Halloween is not a US import. It is a Scottish festival going back several centuries, spread around the world by the Scots diaspora, including the infamous ‘trick or treat’. Of course the treats used to be apples and homemade biscuits and shortbread rather than chocolates and lollies, and the more recent commercialisation of the festival has come from America. But then Christmas and Easter are no less commercialised and both descended into festivals of obscene indulgence and excess many decades ago, so singling out Halloween for that criticism is unreasonable.
I have never seen a child, even mid-teens, out on the street at Halloween without a parent hovering close by so I also doubt your dire predictions will come true.

Suzanne Watson
Suzanne Watson
9 years ago
Reply to  Catherine

Well, I guess if there were hovering parents as you say, then they must have approved of their children vandalising others’ property. I was not aware Halloween was a Scottish tradition, I have never seen any association between the event and the country so that’s a real surprise. I know that Christmas and Easter are now regarded as a time for full on indulgence, but during that time I have never experienced vandalism of mine or my mother’s property. Pleased that Glenice had a good time, sort of makes up for others who didn’t!

Glenice Buck
9 years ago

I just went to my first Halloween party in NYC – Arriving in the states on the 31st October I was greeted by my friends in full Halloween gear at JFK airport. No one even took a second glance at them as it is Halloween. Even the QANTAS flight attendants from LA had dressed up. Arriving at my friend’s apartment in Brooklyn I had my own Halloween costume awaiting me. We then went out to dinner in full costume, everyone was dressed up.
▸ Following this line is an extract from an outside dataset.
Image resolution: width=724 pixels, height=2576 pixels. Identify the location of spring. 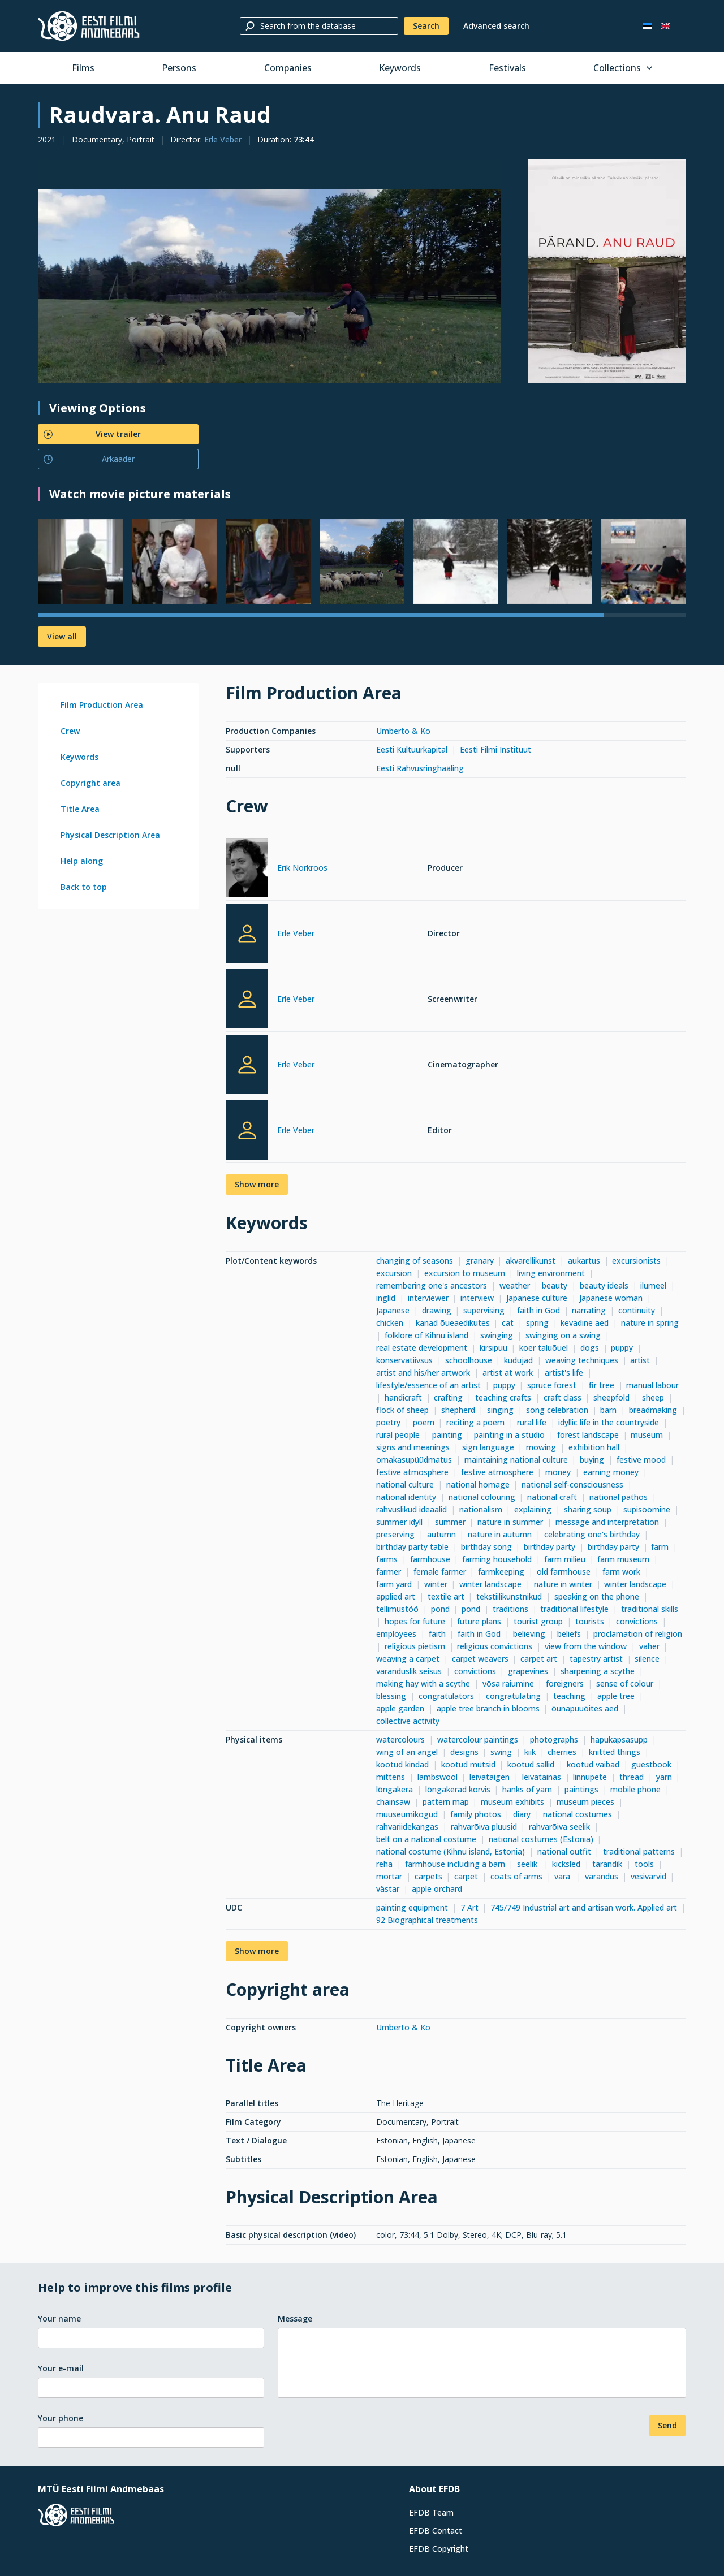 (537, 1322).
Kids and adults wandered the chilly streets of Brooklyn trick or treating we then went to an amazing party where everyone had fully embraced the holiday. I loved it and it was so good to see everyone making such a big effort. Next year its a Halloween party at my place!

Jo-Anna Sawle Meth
9 years ago
Reply to  Glenice Buck

Sounds like you had a wonderful Halloween experience Glenice.
The Americans really do embrace this holiday although it is slowly rising in popularity here amongst Australians.